To learn more about breastfeeding and proper techniques, we recommend Dr. Jack Newman’s book, The Ultimate Breastfeeding Book of Answers.

Comments

  1. Tiffany Drake says:

    Why does breastfeeding in public have to be acceptable if covered? Why can it not always be acceptable? I breastfeed all three of my children without ever using a cover a in public. I personally was never criticized for breastfeeding in public but I know moms who have been. If we want to change the culture and society’s knowledge of breastfeeding then we as mothers should be more than comfortable breastfeeding in public with or without being covered. In order for us to change the norm we need to be the norm. I hope more and more moms become comfortable nursing in public and not everybody staring is thinking negatively. I often watch mothers thinking what a beautiful sight.

  2. I nurse when and wherever my baby is hungry. I do not cover but I do not take my shirt off and inappropriately ‘let it all hang out’. I’m mindful of my surroundings but would not deny my child food just because I’m afraid to make someone uncomfortable. I want to be the norm and lead by example. I have nursed in the middle of the grocery store isle when my little one woke up from a nap hungry, it caused a few male driven cart accidents but I was not otherwise bothered or asked to stop.

    I appreciate the article but I wish it would have included the benefits of nursing so as to educate those who read it. Also, you might want to include information about support groups for women that want to nurse but are having a hard time or don’t have a support system like La Leche League.

  3. I agree with Tiffany. I am from Australia, and breastfeeding women are welcome anywhere in our country. We do not feel compelled to use ‘covers’ to breastfeed in public. Why should we? Breastfeeding is a natural part of life and the best option for the health and emotional well-being of our children.

    A friend of mine recently visited the USA and in the 5 weeks she was there, she only saw 2 mothers breastfeeding in public and both were under enormous ‘covers’ – she’d never seen something so bizarre – no wonder breastfeeding rates in the US are so low. She didn’t let this stop her breastfeeding her own child in public ‘uncovered’ and noone said anything negative to her but she did get a few interesting looks.

    I walked around my town yesterday with my 4 week old daughter on my breast as I had errands to run. I had a singlet top pushed down under my maternity bra and a long sleeved top pushed up over my breast, so there was very little of my breast visible, but I am not going to deny my beautiful daughter food to ‘protect’ some ridiculous prude from being offended.

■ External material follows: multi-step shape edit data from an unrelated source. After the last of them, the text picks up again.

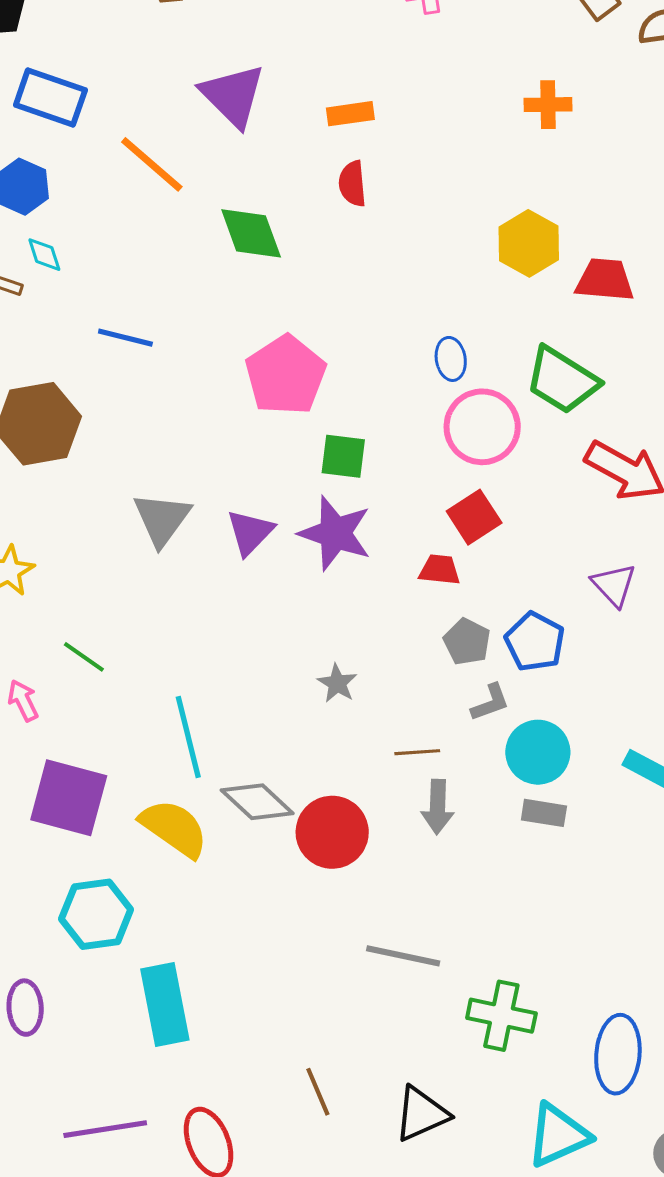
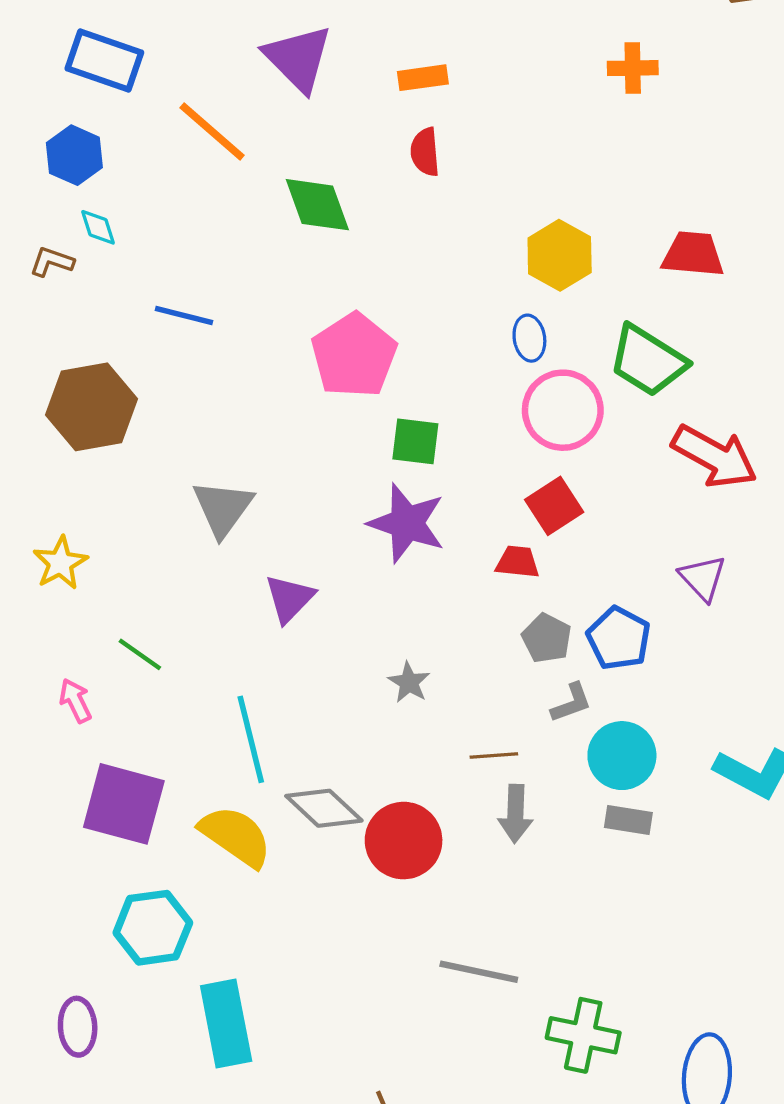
yellow hexagon: (529, 243) -> (560, 255), moved
purple triangle: (250, 532) -> (289, 598), moved

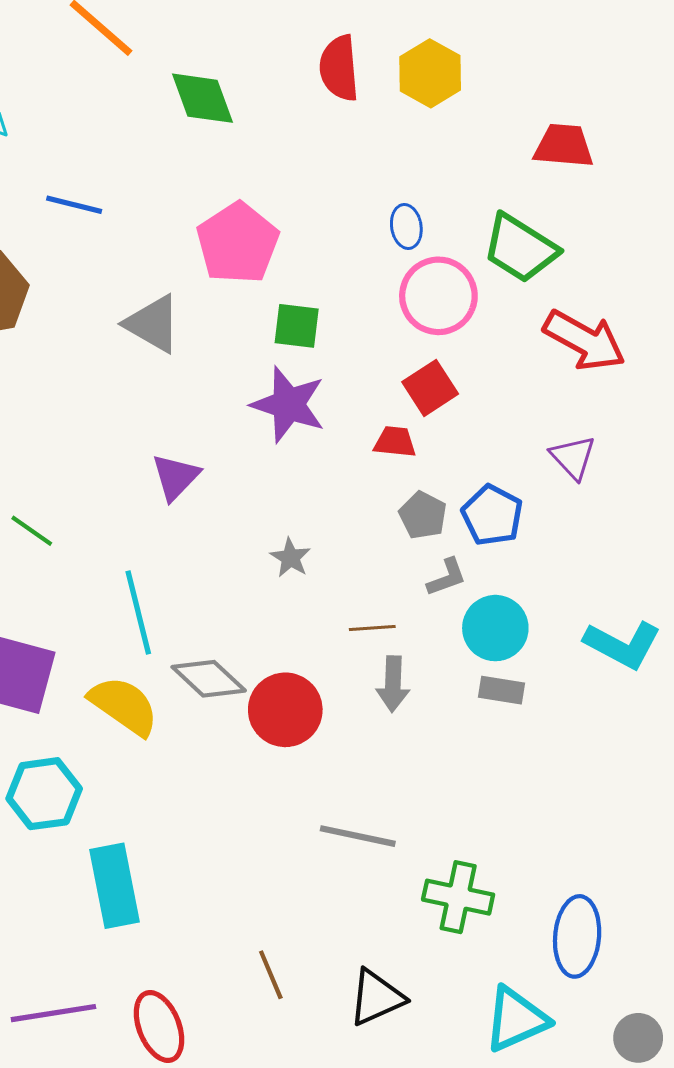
red semicircle: (425, 152) -> (339, 68), moved, size x1.4
yellow hexagon: (560, 255) -> (430, 73), moved
gray triangle: (223, 508) -> (153, 324), moved, turned -36

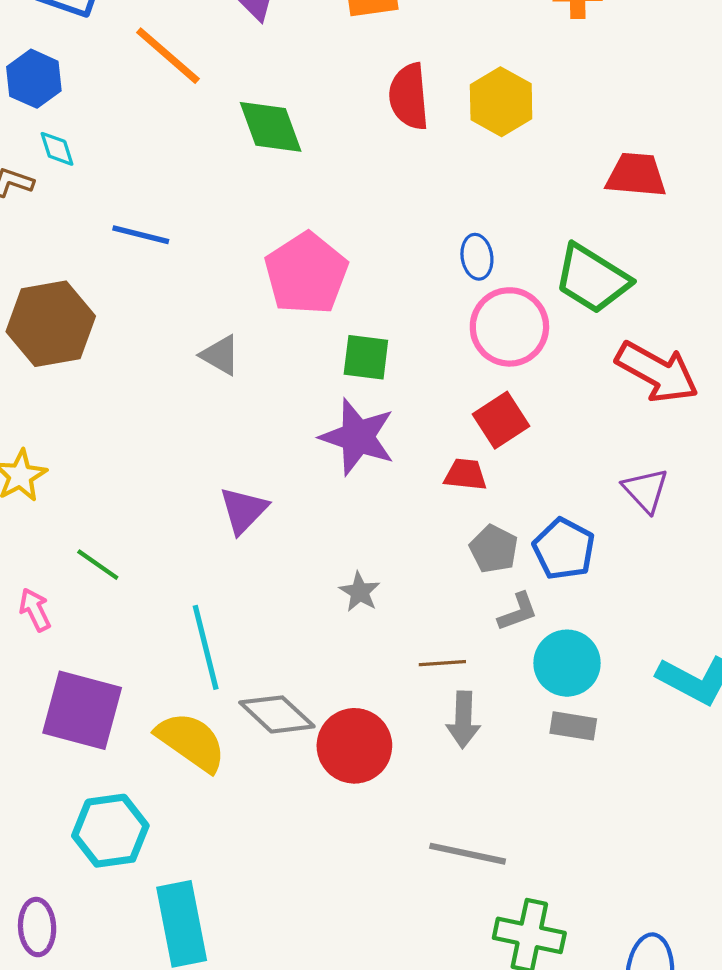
gray triangle: (153, 324) -> (220, 355), size x0.7
gray line: (358, 836) -> (468, 854), moved

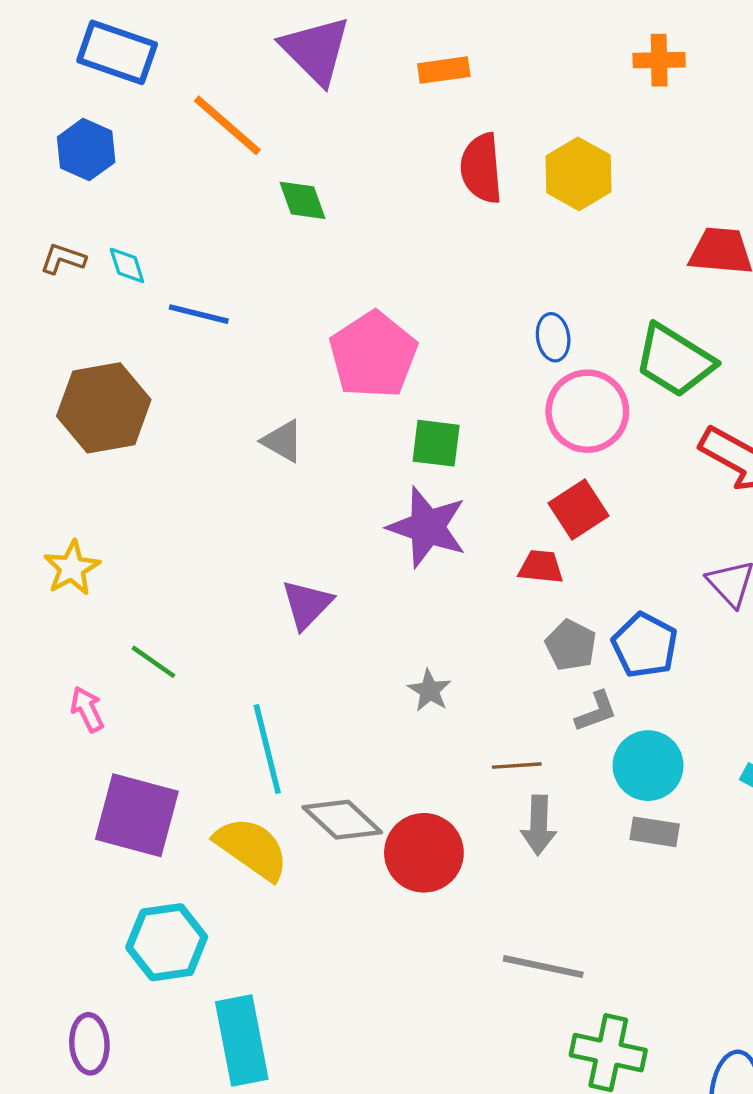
green diamond: (271, 127) -> (302, 200), moved, size x0.7
cyan diamond: (57, 149) -> (127, 265), moved

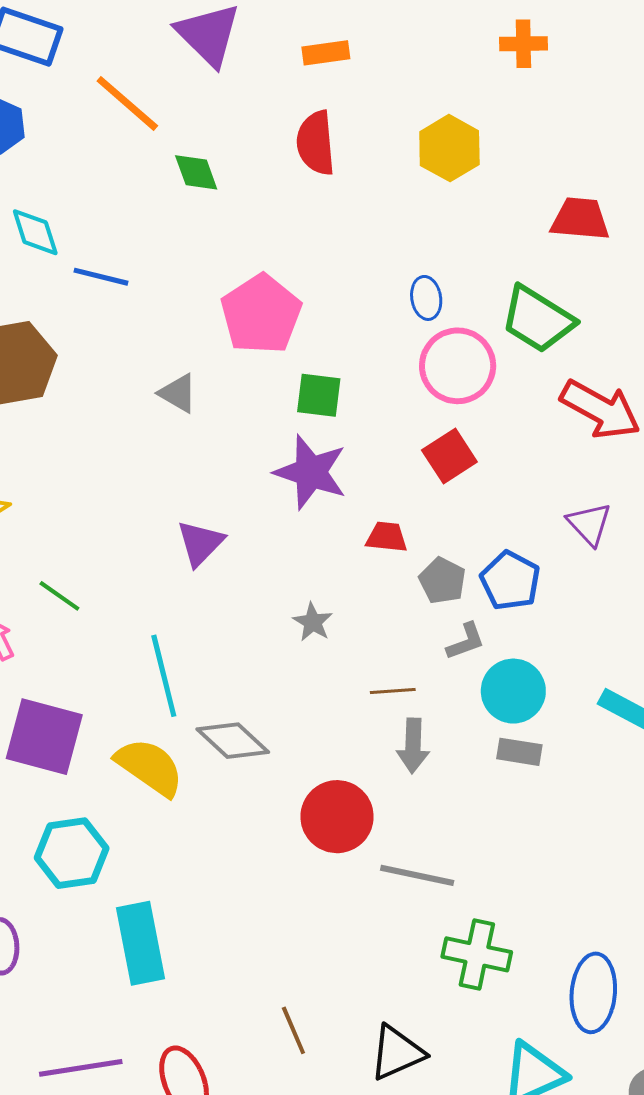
red semicircle: (481, 168) -> (316, 143), moved
cyan diamond: (127, 265) -> (35, 232), size x1.4
red trapezoid: (541, 567) -> (387, 537), moved
red circle: (424, 853) -> (337, 817), moved

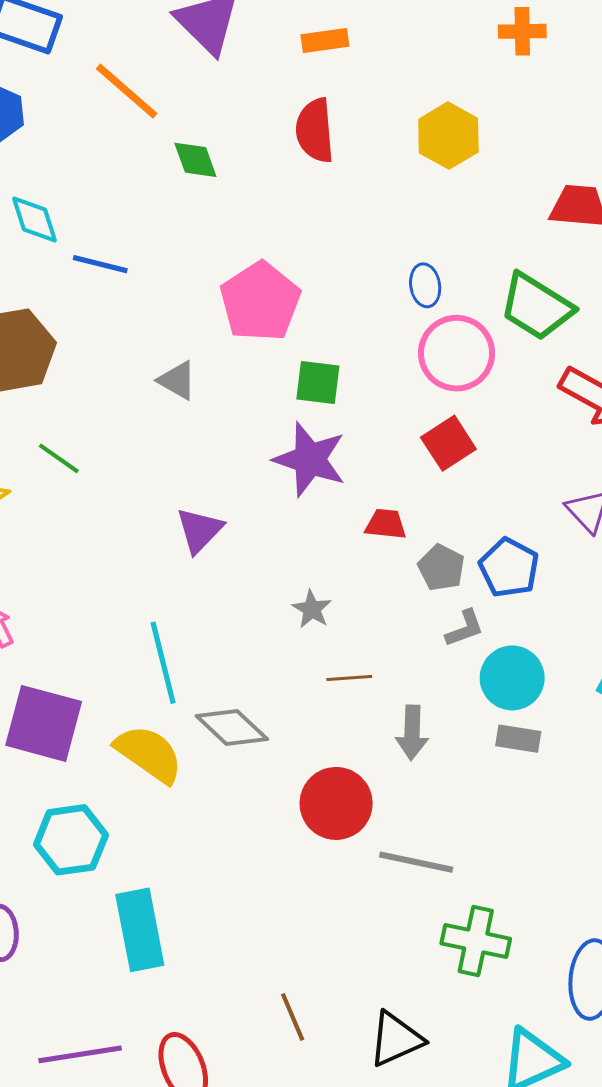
green line: (59, 596) -> (59, 458), moved
brown line: (393, 691) -> (349, 678), moved

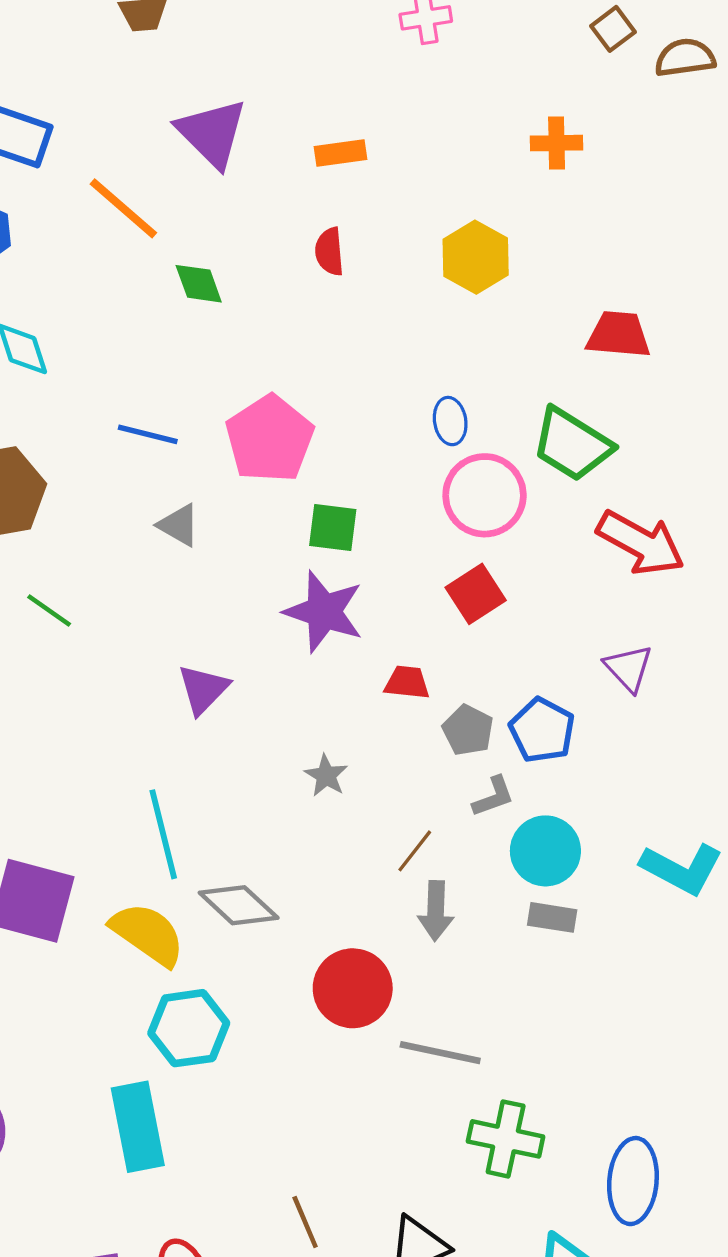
red semicircle: (315, 131) -> (329, 252), size x0.7
blue line: (100, 264) -> (148, 434), moved
brown line: (349, 678) -> (415, 851), moved, turned -48
cyan hexagon: (71, 840) -> (189, 1028), moved

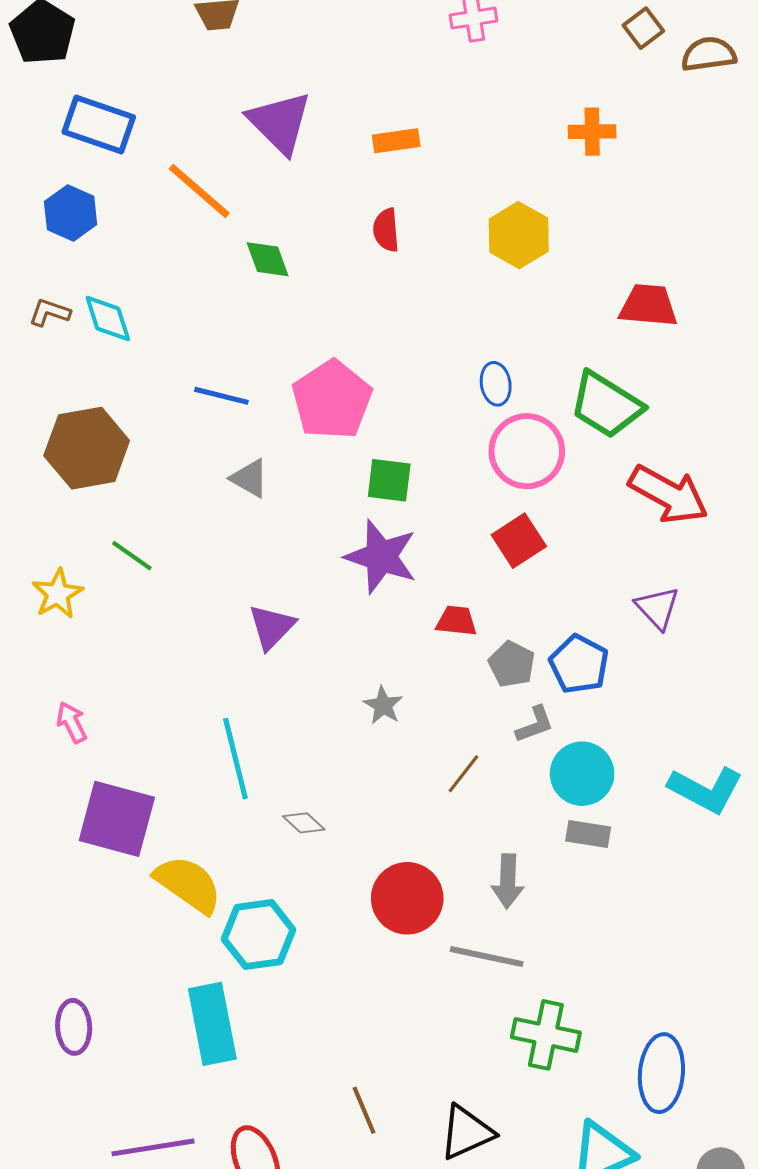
gray diamond: (239, 905) -> (304, 823), size x0.6
gray arrow: (436, 911) -> (508, 881), moved
yellow semicircle: (148, 934) -> (188, 884), moved

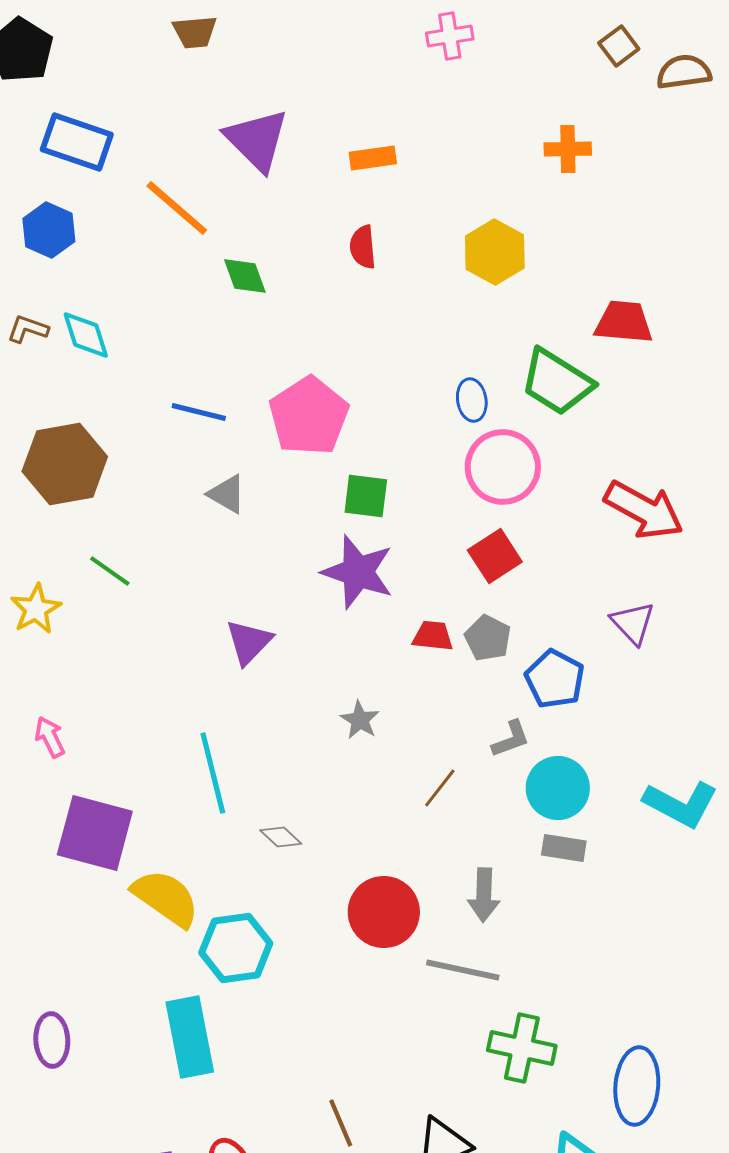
green trapezoid: (606, 405) -> (557, 382), moved
gray pentagon: (512, 664) -> (488, 638), moved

    It would be a brave or very ignorant person who would say anything negative to me about when/where I breastfeed as I would tear strips off anyone who made such a comment. I have had only positive experiences here in Australia feeding in public and I have fed at concerts, theatres, restaurants and even at a Volunteer Rural Fire Brigade Annual General Meeting in a small rural town where I was the only female member – none of my male colleagues there had a problem with it.

    Don’t get me wrong, our breastfeeding rates here in Oz need to improve greatly too – often for the same reasons as you’ve mentioned – the previous generations were bottle fed and keep trying to get the current generation to do the same. I also think that with the younger generations now, they are used to getting what they want instantly and aren’t prepared to put in the hard yards, particularly in the first 6 challenging weeks, to get breastfeeding well established. The irony is that it saves so much time/money later on. The same is true for cloth nappies – I have used them for both of my babies – I do it for environmental reasons and because I have found them better for my children’s skin (my son had exczema that was exacerbated by disposables) but I don’t know how people afford disposables. And cloth only requires a couple of buckets for soaking and 2 extra loads of washing per week.

    That’s my soapbox rant finished. Let’s all try to support one another to successfully breastfeed our babies – it’s wonderful for babies/Mums alike.